First of all, I'm sorry for skipping a post last week. Jet lag, a precocious little baby, a podcast script, and a new cookbook project have kept me preoccupied and pulling very late nights. Working from home with an infant in tow is such a privilege, but my brain is perpetually mush.
But yep, you read that right. I’m writing another cookbook!
And the topic is postpartum cuisine.
In the Chinese-speaking world, it is customary for a new mom to be confined at home and fed a specialized diet rich in rice wine, sesame oil, and ginger the month after giving birth. It’s a practice called Sitting The Month, and when I was in my second trimester of pregnancy, I wanted a book that could guide me through this tradition without being too preachy or speculative. But I also didn’t want something that strayed too far away from the tradition that it felt unrecognizable.
I couldn’t find any of the above, and so I got to work and put together a book proposal. After a couple of months, it finally sold and I’m currently in the R&D phase— my favorite part of the whole process.

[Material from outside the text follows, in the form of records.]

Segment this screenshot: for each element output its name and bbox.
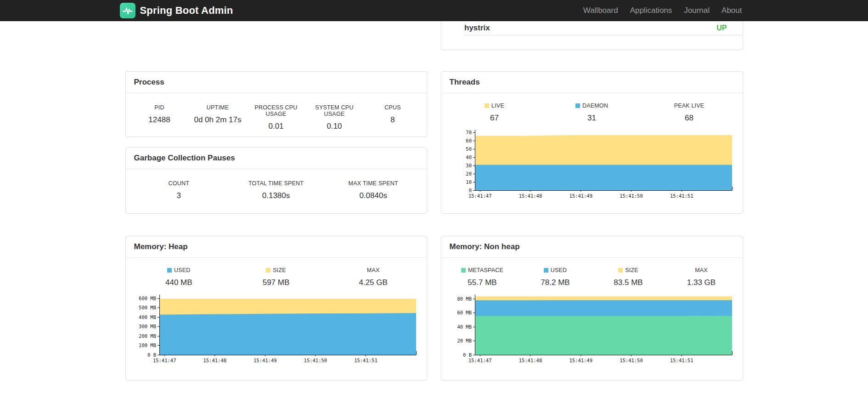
threads-card: Threads LIVE 67 DAEMON (441, 71, 743, 214)
svg-text:10: 10 (466, 179, 472, 185)
stat-label: PROCESS CPU USAGE (247, 104, 305, 117)
legend-item-used: USED 78.2 MB (519, 267, 592, 287)
stat-value: 8 (364, 115, 422, 125)
legend-label-text: USED (174, 267, 191, 273)
nav-link-about[interactable]: About (716, 6, 743, 15)
legend-value: 78.2 MB (519, 278, 592, 287)
right-column: Threads LIVE 67 DAEMON (441, 71, 743, 381)
svg-text:15:41:47: 15:41:47 (468, 358, 491, 363)
legend-label-text: USED (551, 267, 567, 273)
legend-swatch (266, 268, 271, 273)
legend-label: SIZE (592, 267, 665, 273)
process-card-title: Process (126, 72, 427, 93)
legend-item-size: SIZE 83.5 MB (592, 267, 665, 287)
legend-swatch (618, 268, 623, 273)
stat-value: 12488 (130, 115, 189, 125)
legend-label-text: SIZE (273, 267, 286, 273)
legend-swatch (167, 268, 172, 273)
svg-text:15:41:48: 15:41:48 (519, 193, 542, 199)
applications-status-card: hystrix UP (441, 21, 743, 50)
legend-value: 68 (641, 114, 738, 123)
legend-value: 55.7 MB (446, 278, 519, 287)
memory-nonheap-card-body: 80 MB60 MB40 MB20 MB0 B15:41:4715:41:481… (441, 291, 743, 367)
legend-label: USED (519, 267, 592, 273)
stat-label: CPUS (364, 104, 422, 111)
stat-value: 0.10 (305, 122, 364, 131)
stat-uptime: UPTIME 0d 0h 2m 17s (189, 104, 247, 131)
legend-label: SIZE (227, 267, 325, 273)
memory-nonheap-card: Memory: Non heap METASPACE 55.7 MB (441, 236, 743, 381)
svg-text:40: 40 (466, 154, 472, 160)
page: Spring Boot Admin Wallboard Applications… (0, 0, 868, 410)
legend-label: DAEMON (543, 102, 641, 109)
legend-item-daemon: DAEMON 31 (543, 102, 641, 123)
legend-item-live: LIVE 67 (446, 102, 543, 123)
legend-label-text: MAX (367, 267, 380, 273)
svg-text:200 MB: 200 MB (139, 333, 156, 339)
legend-label-text: MAX (695, 267, 708, 273)
stat-system-cpu: SYSTEM CPU USAGE 0.10 (305, 104, 364, 131)
legend-value: 31 (543, 114, 641, 123)
legend-item-metaspace: METASPACE 55.7 MB (446, 267, 519, 287)
stat-label: UPTIME (189, 104, 247, 111)
svg-text:600 MB: 600 MB (139, 296, 156, 301)
top-row-right: hystrix UP (441, 21, 743, 50)
gc-card-title: Garbage Collection Pauses (126, 148, 427, 169)
stat-label: PID (130, 104, 189, 111)
memory-heap-card-body: 600 MB500 MB400 MB300 MB200 MB100 MB0 B1… (126, 291, 427, 367)
nav-link-journal[interactable]: Journal (678, 6, 716, 15)
nav-link-wallboard[interactable]: Wallboard (577, 6, 624, 15)
legend-label: USED (130, 267, 228, 273)
stat-pid: PID 12488 (130, 104, 189, 131)
nav-link-applications[interactable]: Applications (624, 6, 678, 15)
legend-item-max: MAX 4.25 GB (325, 267, 422, 287)
svg-text:30: 30 (466, 163, 472, 168)
stat-gc-total-time: TOTAL TIME SPENT 0.1380s (227, 180, 325, 200)
svg-text:15:41:50: 15:41:50 (620, 193, 643, 199)
legend-label-text: PEAK LIVE (674, 102, 705, 109)
svg-text:15:41:51: 15:41:51 (670, 358, 693, 363)
memory-heap-legend: USED 440 MB SIZE 597 MB (126, 258, 427, 287)
stat-gc-count: COUNT 3 (130, 180, 228, 200)
legend-item-size: SIZE 597 MB (227, 267, 325, 287)
legend-label: MAX (665, 267, 738, 273)
top-row: hystrix UP (125, 21, 743, 50)
svg-text:60 MB: 60 MB (457, 310, 472, 315)
svg-text:15:41:47: 15:41:47 (468, 193, 491, 199)
legend-label: MAX (325, 267, 422, 273)
legend-value: 440 MB (130, 278, 228, 287)
stat-label: TOTAL TIME SPENT (227, 180, 325, 187)
threads-card-body: 70605040302010015:41:4715:41:4815:41:491… (441, 126, 743, 202)
svg-text:15:41:48: 15:41:48 (519, 358, 542, 363)
legend-value: 4.25 GB (325, 278, 422, 287)
stat-label: COUNT (130, 180, 228, 187)
memory-heap-card-title: Memory: Heap (126, 236, 427, 258)
stat-value: 0.1380s (227, 191, 325, 200)
process-stats: PID 12488 UPTIME 0d 0h 2m 17s PROCESS CP… (126, 93, 427, 131)
stat-gc-max-time: MAX TIME SPENT 0.0840s (325, 180, 422, 200)
legend-item-peak-live: PEAK LIVE 68 (641, 102, 738, 123)
svg-text:100 MB: 100 MB (139, 342, 156, 348)
legend-label: PEAK LIVE (641, 102, 738, 109)
main-grid: Process PID 12488 UPTIME 0d 0h 2m 17s PR… (125, 71, 743, 381)
svg-text:20: 20 (466, 171, 472, 177)
legend-swatch (544, 268, 548, 273)
brand[interactable]: Spring Boot Admin (120, 3, 233, 18)
svg-text:15:41:50: 15:41:50 (620, 358, 643, 363)
stat-value: 0.01 (247, 122, 305, 131)
memory-nonheap-legend: METASPACE 55.7 MB USED 78.2 MB (441, 258, 743, 287)
nonheap-chart: 80 MB60 MB40 MB20 MB0 B15:41:4715:41:481… (448, 291, 736, 367)
svg-text:50: 50 (466, 146, 472, 152)
stat-process-cpu: PROCESS CPU USAGE 0.01 (247, 104, 305, 131)
legend-value: 597 MB (227, 278, 325, 287)
legend-item-used: USED 440 MB (130, 267, 228, 287)
application-row[interactable]: hystrix UP (464, 21, 743, 35)
application-name[interactable]: hystrix (464, 23, 490, 33)
stat-value: 3 (130, 191, 228, 200)
svg-text:0 B: 0 B (147, 352, 156, 358)
svg-text:400 MB: 400 MB (139, 314, 156, 320)
threads-card-title: Threads (441, 72, 743, 93)
heap-chart: 600 MB500 MB400 MB300 MB200 MB100 MB0 B1… (133, 291, 420, 367)
stat-value: 0.0840s (325, 191, 422, 200)
svg-text:80 MB: 80 MB (457, 296, 472, 302)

Like with my previous cookbook, it’ll be a work of journalism, and I’ll be working with a team. My collaborator this time around is a Chinese medicine pastry chef, who, like me, is a new mom. Her family owns a Chinese medicine shop, and she’ll be helping me develop recipes using modern herbal formulations. This isn’t your ancestors’ herbal chicken soup, which was likely so bitter and intense that it wasn’t appetizing. This is confinement cuisine 2.0, adapted for the modern mom who wants to recover but doesn’t want to suffer.
I’m not reinventing the wheel here. Taiwan has one of the largest postpartum industries per capita in the world, and a whole suite of nutritionists, luxury hotels, Chinese medicine doctors, and physicians who specialize in recovery for the new mom. I’ve lined up a bunch of interviews already. I’m excited to digest and translate this practice for the English-speaking world.
And now to this week’s newsletter:
How To Write A Collaborative Cookbook
The other day I got an angry message from a relative of a home cook I had interviewed, alleging I had stole her aúnt’s recipe.